Я уже упоминал, что мои отец с матерью покинули город. Что ж, так оно и было. Эдвард купил участок земли у северного побережья Мексиканского залива и построил одноэтажный дом для собственной семьи и для них. Главным образом он сделал это, чтобы вывезти мать из этого жуткого климата, и это было очень мило с его стороны: с возрастом ее ревматизм становился все хуже. Мысль заключалась в том, что они поживут там год, а потом вернутся в Галаад и будут уезжать на юг лишь зимой, пока отец не уйдет на пенсию. Этот год стал первым, когда я облачился в сутану священника. Но они так и не вернулись, а только приезжали два раза навестить меня. В первый раз – когда я потерял Луизу, а во второй – когда пытались уговорить меня уехать с ними. Во второй их приезд я попросил отца провести службу в церкви, а он покачал головой со словами: «Я больше не могу это делать».
Отец сказал, что не хотел привязывать меня к этому месту. На самом деле отец надеялся, что я захочу более интересной жизни, чем здесь. Они с Эдвардом были убеждены, что более широкий опыт дал бы мне очень многое. Отец говорил, что, когда смотришь на Галаад из другого места, он выглядит как реликт, как некий архаизм. Когда я упомянул о славной истории городка, он рассмеялся и сказал: «Старые несчастные древние дела и битвы, которые закончились много лет назад». И его слова вызвали у меня раздражение. Он говорил: «Ты только посмотри на это. Каждый раз, как только дерево вырастает до нормальных размеров, налетает ветер и ломает его». Мой отец изучал чудеса внешнего мира, а я твердо укреплялся в намерении не подвергаться риску познания этих чудес. Он говорил: «Я осознал, что здесь мы жили в пределах понятий, которые не только устарели, но и ограничены пределами этого места. Хочу, чтобы ты понял: ты не обязан хранить им верность».

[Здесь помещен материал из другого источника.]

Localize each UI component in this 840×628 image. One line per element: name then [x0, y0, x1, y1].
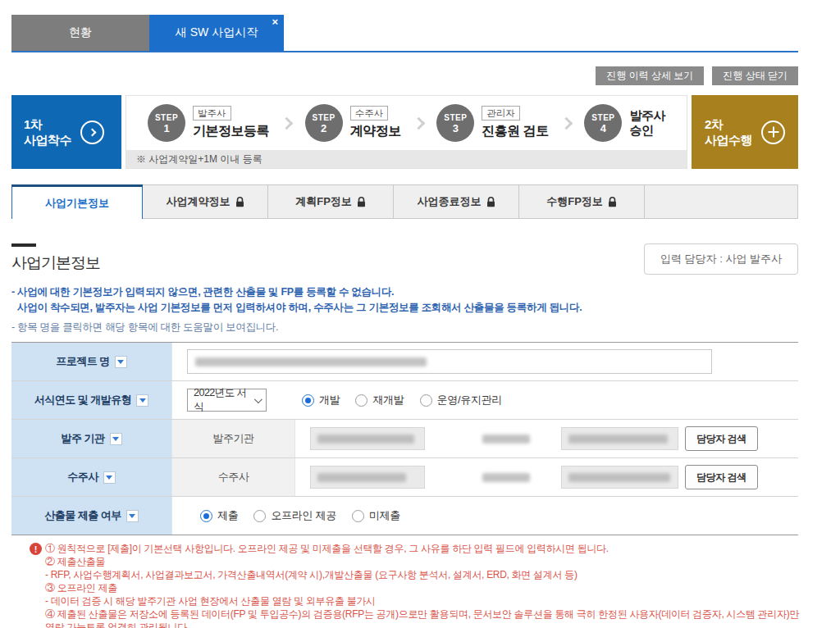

Он думал, что может снять с меня обязательство хранить верность, как будто это верность ему, как будто это какая-то ошибка, совершенная с благими намерениями, которую он мог исправить за меня, как будто речь шла по крайней мере не о верности самому себе и можно рассматривать это все в отрыве от веры в Господа. А ведь я уже тогда знал, как знаю и сейчас, спустя много лет, что Господь превосходит любое понимание, которое у меня может сложиться о Нем, что делает верность Ему совершенно иным явлением, отличным от каких бы то ни было обычаев, доктрин и воспоминаний, которые я могу связывать с Ним. Я знал это тогда и знаю теперь. Насколько невежественным отец меня считал? Я читал Оуэна, и Джеймса, и Хаксли, и Сведенборга, и, прости Господи, Блаватскую, и он это прекрасно знал, поскольку буквально читал их через мое плечо. Я выписывал «Нейшн». Я никогда не был Эдвардом, но не был и глупцом и никогда не скрывал своих мыслей.
Не помню, чтобы я сказал ему что-то обидное, хотя он и застал меня врасплох. Что ж, ему удалось лишь одно – вызвать тоску по дому, который я никогда не покидал. Мне не верилось, что он говорит со мной так, словно я недостаточно компетентен, чтобы распоряжаться своей верностью самостоятельно. Как я мог принять совет человека, который был обо мне столь невысокого мнения? Таковы были мои мысли в тот момент. Такой выдался день. Потом, через неделю или около того, я получил от него письмо. Я уже говорил тебе об одиночестве и тьме и тогда думал, что уже хорошо знаком с этими чувствами, но в тот день на меня словно вылили ушат холодной воды. Я никогда не чувствовал себя именно так, и эта вода лилась еще много-много лет. Мой отец заставил меня вернуться к самому себе и к Господу. Это факт, так что мне не о чем жалеть. То письмо принесло мне великую печаль, но вместе с тем стало уроком.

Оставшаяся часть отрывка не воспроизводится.